Sean Evers

Personal information
- Date of birth: 10 October 1977 (age 47)
- Place of birth: Hitchin, England
- Position(s): Midfielder

Senior career*
- Years: Team / Apps / (Gls)
- 1994–1999: Luton Town / 52 / (6)
- 1999–2001: Reading / 18 / (0)
- 2000–2001: → St Johnstone (loan) / 6 / (0)
- 2001–2002: Plymouth Argyle / 14 / (0)
- 2002: → Stevenage Borough (loan) / 8 / (0)
- 2002–2003: Woking / 6 / (0)
- Total:  / 104 / (6)

= Sean Evers =

English footballer

Sean Evers (born 10 October 1977) is an English retired footballer who played as a midfielder.

He began his career with Luton Town, making his first team debut in 1994. Evers established himself as a regular in the team in 1997, making 52 league appearances in total, before being transferred to Reading for £500,000 in March 1999. His time with the club was unproductive. Consequently, he was released after two years, having spent time on loan with Scottish club St Johnstone in the 2000–01 season.

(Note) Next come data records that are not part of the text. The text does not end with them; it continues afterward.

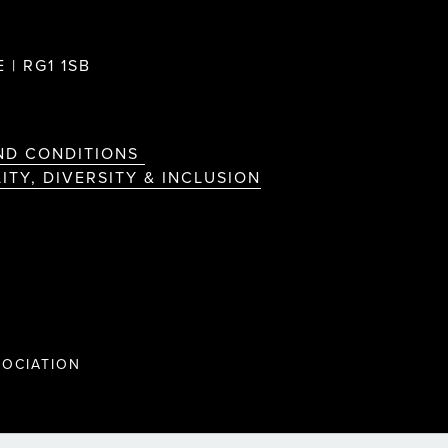
 | RG1 1SB
ND CONDITIONS
ITY, DIVERSITY & INCLUSION
OCIATION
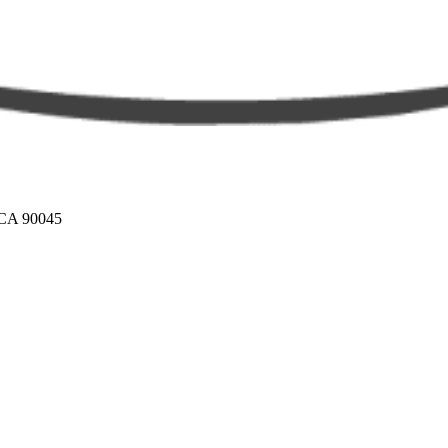
 CA 90045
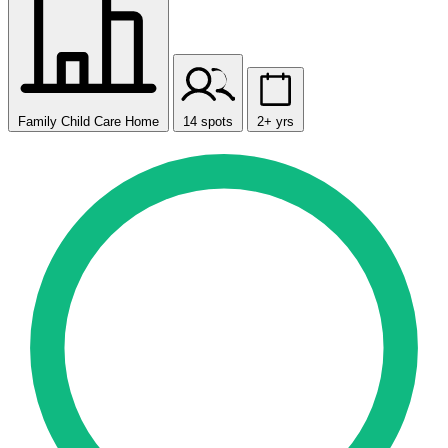
Family Child Care Home
14 spots
2+ yrs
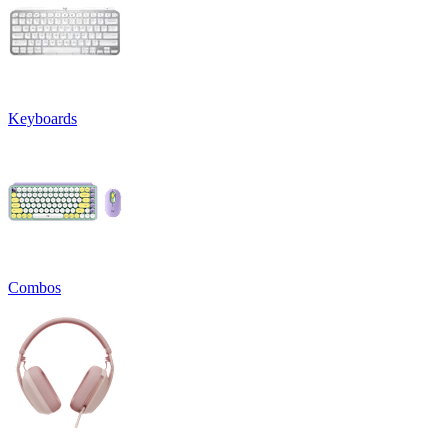
Keyboards
Combos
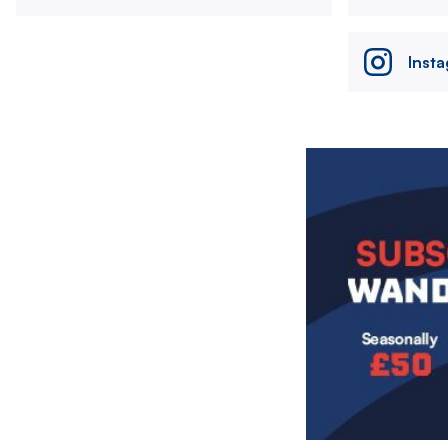
Inst
Image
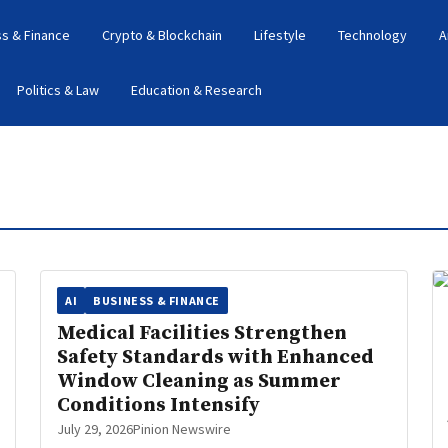
s & Finance
Crypto & Blockchain
Lifestyle
Technology
A
Politics & Law
Education & Research
AI
BUSINESS & FINANCE
Medical Facilities Strengthen
Safety Standards with Enhanced
Window Cleaning as Summer
Conditions Intensify
July 29, 2026
Pinion Newswire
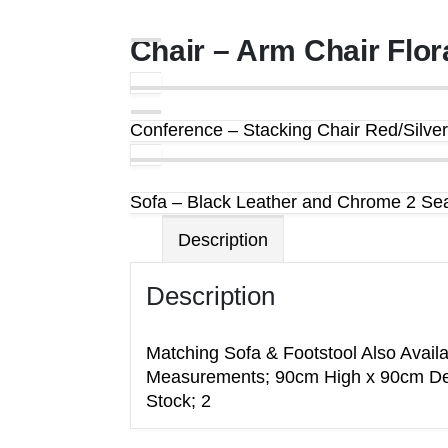
Chair – Arm Chair Flor
Conference – Stacking Chair Red/Silver
Sofa – Black Leather and Chrome 2 Sea
Description
Description
Matching Sofa & Footstool Also Availa
Measurements; 90cm High x 90cm De
Stock; 2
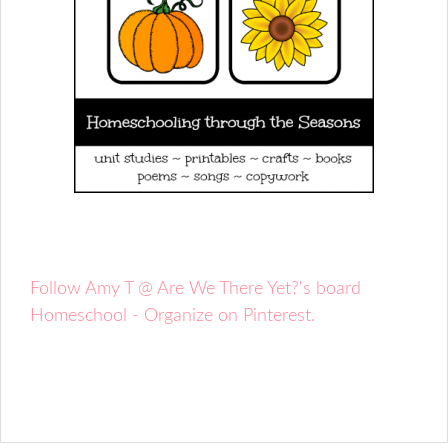
Follow Amy T @ Are We There Yet?'s board
Homeschool - Organize on Pinterest.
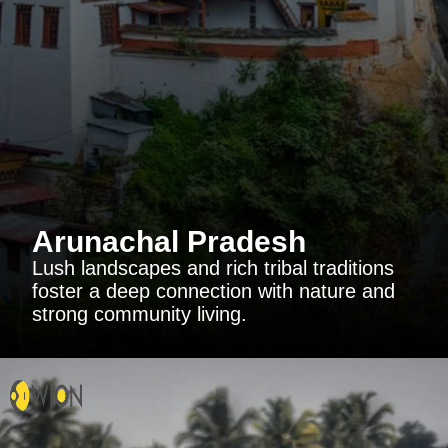
Arunachal Pradesh
Lush landscapes and rich tribal traditions
foster a deep connection with nature and
strong community living.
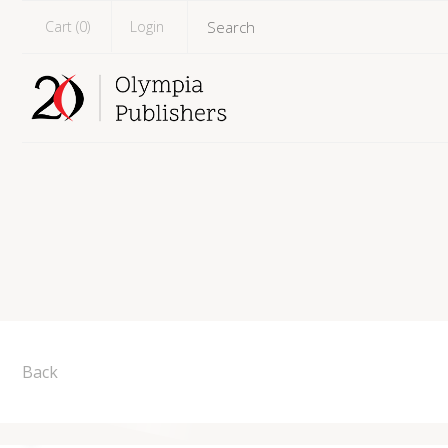
Cart (
0
)
Login
Back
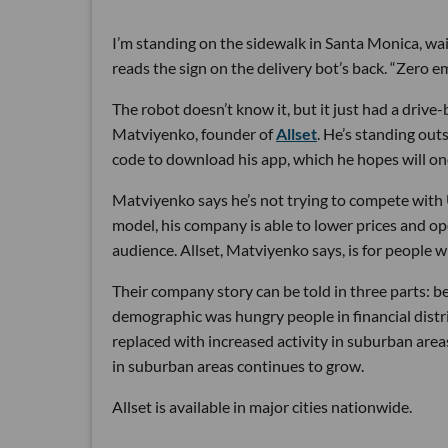
I’m standing on the sidewalk in Santa Monica, wa
reads the sign on the delivery bot’s back. “Zero em
The robot doesn’t know it, but it just had a dri
Matviyenko, founder of
Allset
. He’s standing out
code to download his app, which he hopes will on
Matviyenko says he’s not trying to compete with 
model, his company is able to lower prices and ope
audience. Allset, Matviyenko says, is for people 
Their company story can be told in three parts: b
demographic was hungry people in financial distr
replaced with increased activity in suburban areas.
in suburban areas continues to grow.
Allset is available in major cities nationwide.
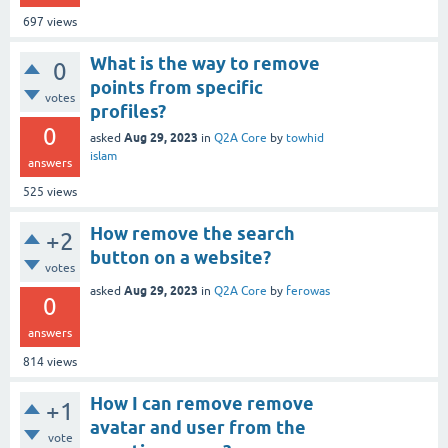
697
views
What is the way to remove
0
points from specific
votes
profiles?
0
Aug 29, 2023
asked
in
Q2A Core
by
towhid
islam
answers
525
views
How remove the search
+2
button on a website?
votes
Aug 29, 2023
asked
in
Q2A Core
by
ferowas
0
answers
814
views
How I can remove remove
+1
avatar and user from the
vote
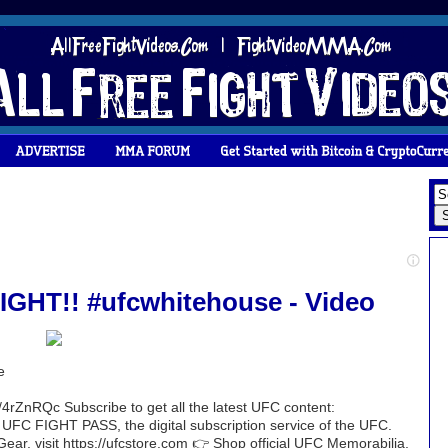
HT!! #ufcwhitehouse - Video
e
4rZnRQc Subscribe to get all the latest UFC content:
h UFC FIGHT PASS, the digital subscription service of the UFC.
 Gear, visit https://ufcstore.com 👉 Shop official UFC Memorabilia,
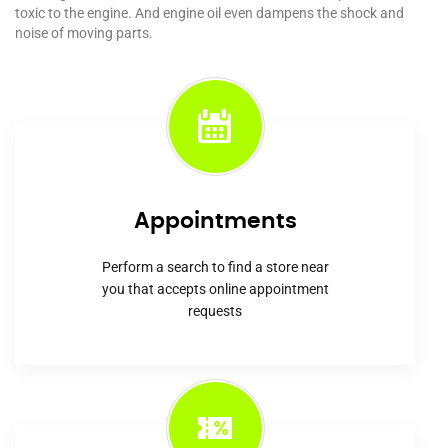
toxic to the engine. And engine oil even dampens the shock and
noise of moving parts.
Appointments
Perform a search to find a store near
you that accepts online appointment
requests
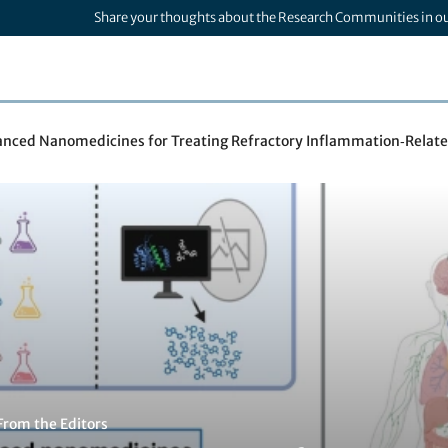
Share your thoughts about the Research Communities in o
nced Nanomedicines for Treating Refractory Inflammation‑Relate
From the Editors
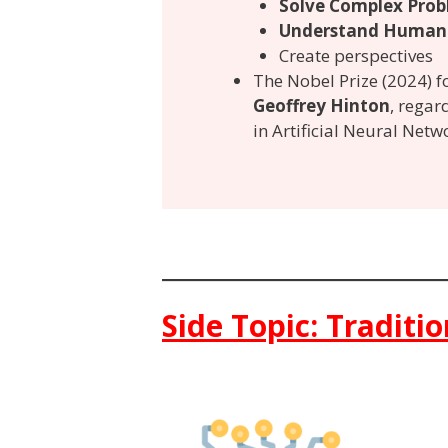
Solve Complex Prob
Understand Human
Create perspectives
The Nobel Prize (2024) 
Geoffrey Hinton
, regard
in Artificial Neural Netw
Side Topic: Traditi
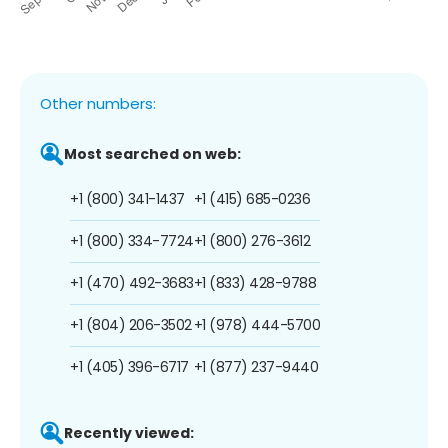
Other numbers:
Most searched on web:
+1 (800) 341-1437
+1 (415) 685-0236
+1 (800) 334-7724
+1 (800) 276-3612
+1 (470) 492-3683
+1 (833) 428-9788
+1 (804) 206-3502
+1 (978) 444-5700
+1 (405) 396-6717
+1 (877) 237-9440
Recently viewed:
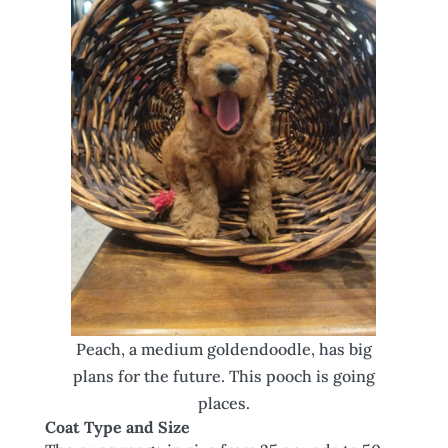
Peach, a medium goldendoodle, has big
plans for the future. This pooch is going
places.
Coat Type and Size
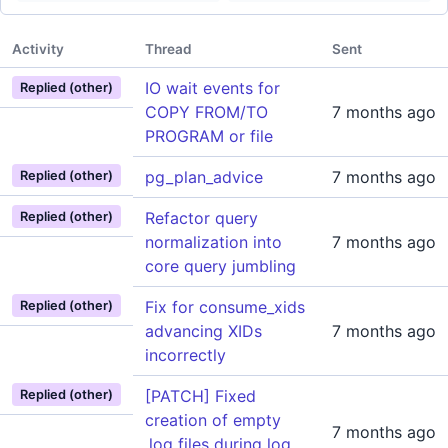
Activity
Thread
Sent
IO wait events for
Replied (other)
COPY FROM/TO
7 months ago
PROGRAM or file
pg_plan_advice
7 months ago
Replied (other)
Refactor query
Replied (other)
normalization into
7 months ago
core query jumbling
Fix for consume_xids
Replied (other)
advancing XIDs
7 months ago
incorrectly
[PATCH] Fixed
Replied (other)
creation of empty
7 months ago
.log files during log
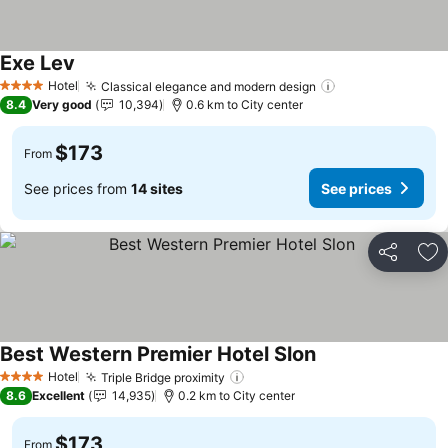
Exe Lev
See prices
Hotel
Classical elegance and modern design
See prices
4 Stars
8.4
Very good
10,394
0.6 km to City center
$173
From
See prices from
14 sites
See prices
Share
Ad
Best Western Premier Hotel Slon
See prices
Hotel
Triple Bridge proximity
See prices
4 Stars
8.6
Excellent
14,935
0.2 km to City center
$173
From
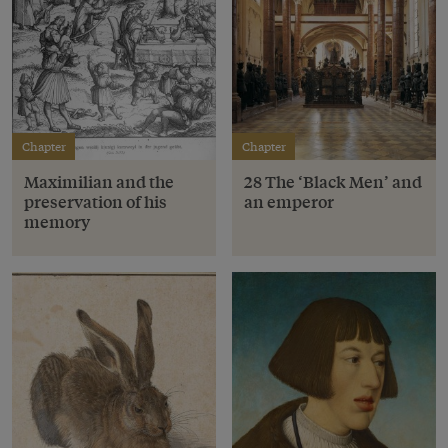
Chapter
Chapter
Maximilian and the
28 The ‘Black Men’ and
preservation of his
an emperor
memory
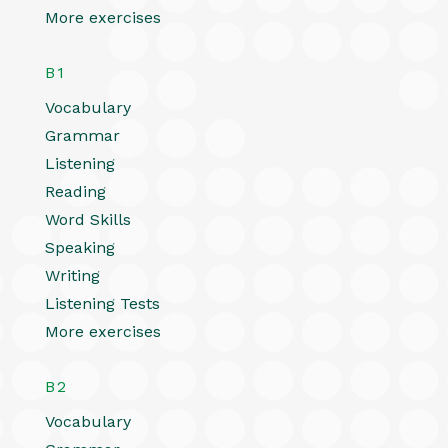
More exercises
B1
Vocabulary
Grammar
Listening
Reading
Word Skills
Speaking
Writing
Listening Tests
More exercises
B2
Vocabulary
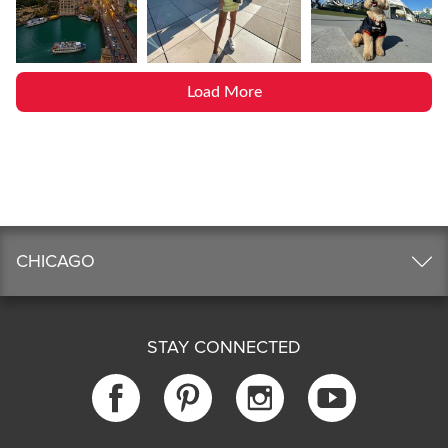
Load More
CHICAGO
STAY CONNECTED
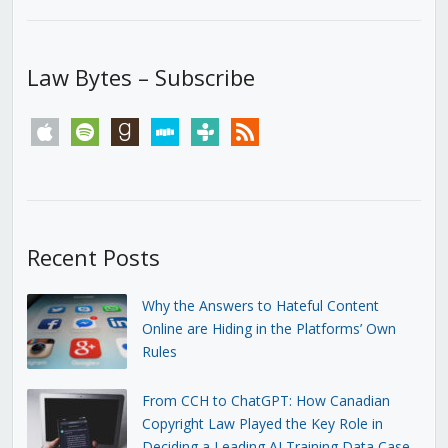
Law Bytes – Subscribe
apple
spotify
goodreads
stitcher
tunein
rss
Recent Posts
Why the Answers to Hateful Content
Online are Hiding in the Platforms’ Own
Rules
From CCH to ChatGPT: How Canadian
Copyright Law Played the Key Role in
Deciding a Leading AI Training Data Case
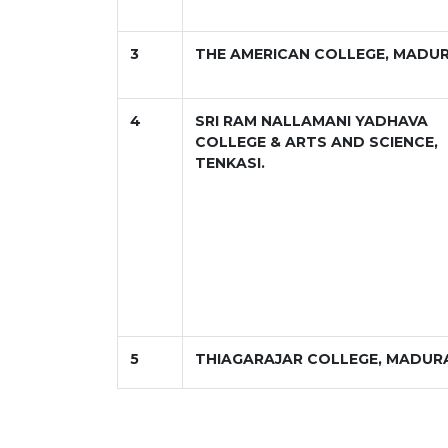
3
THE AMERICAN COLLEGE, MADUR
4
SRI RAM NALLAMANI YADHAVA
COLLEGE & ARTS AND SCIENCE,
TENKASI.
5
THIAGARAJAR COLLEGE, MADUR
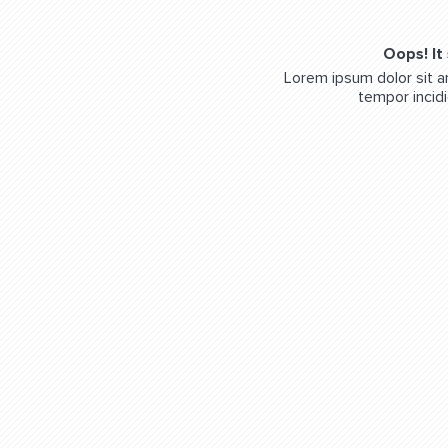
Oops! It
Lorem ipsum dolor sit a
tempor incidi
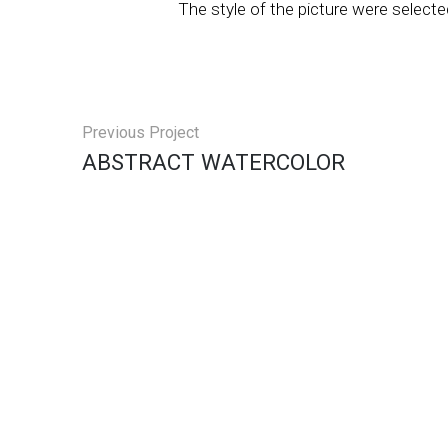
The style of the picture were selecte
Previous Project
ABSTRACT WATERCOLOR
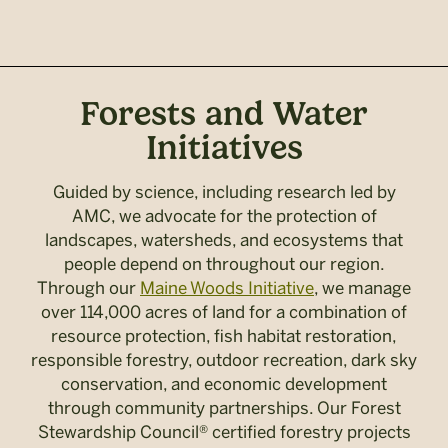
Forests and Water
Initiatives
Guided by science, including research led by
AMC, we advocate for the protection of
landscapes, watersheds, and ecosystems that
people depend on throughout our region.
Through our
Maine Woods Initiative
, we manage
over 114,000 acres of land for a combination of
resource protection, fish habitat restoration,
responsible forestry, outdoor recreation, dark sky
conservation, and economic development
through community partnerships. Our Forest
Stewardship Council® certified forestry projects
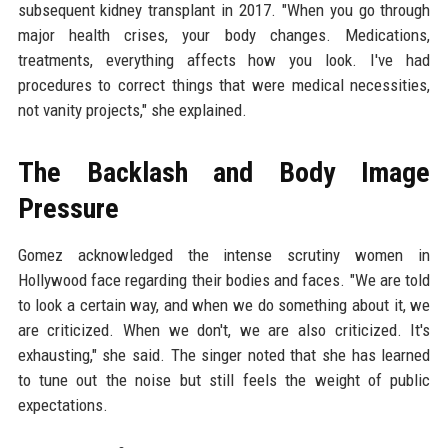
subsequent kidney transplant in 2017. "When you go through
major health crises, your body changes. Medications,
treatments, everything affects how you look. I've had
procedures to correct things that were medical necessities,
not vanity projects," she explained.
The Backlash and Body Image
Pressure
Gomez acknowledged the intense scrutiny women in
Hollywood face regarding their bodies and faces. "We are told
to look a certain way, and when we do something about it, we
are criticized. When we don't, we are also criticized. It's
exhausting," she said. The singer noted that she has learned
to tune out the noise but still feels the weight of public
expectations.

After being released from his contract in March 2000, he joined Plymouth Argyle. Evers made seven league appearances between March and April, but he dropped out of first team contention during the 2001–02 season. Evers trained with Oxford United in February 2002, before joining Stevenage Borough on loan a month later. He was released from his contract in September 2002, and then went into non-league football, joining Football Conference club Woking on 9 September 2002.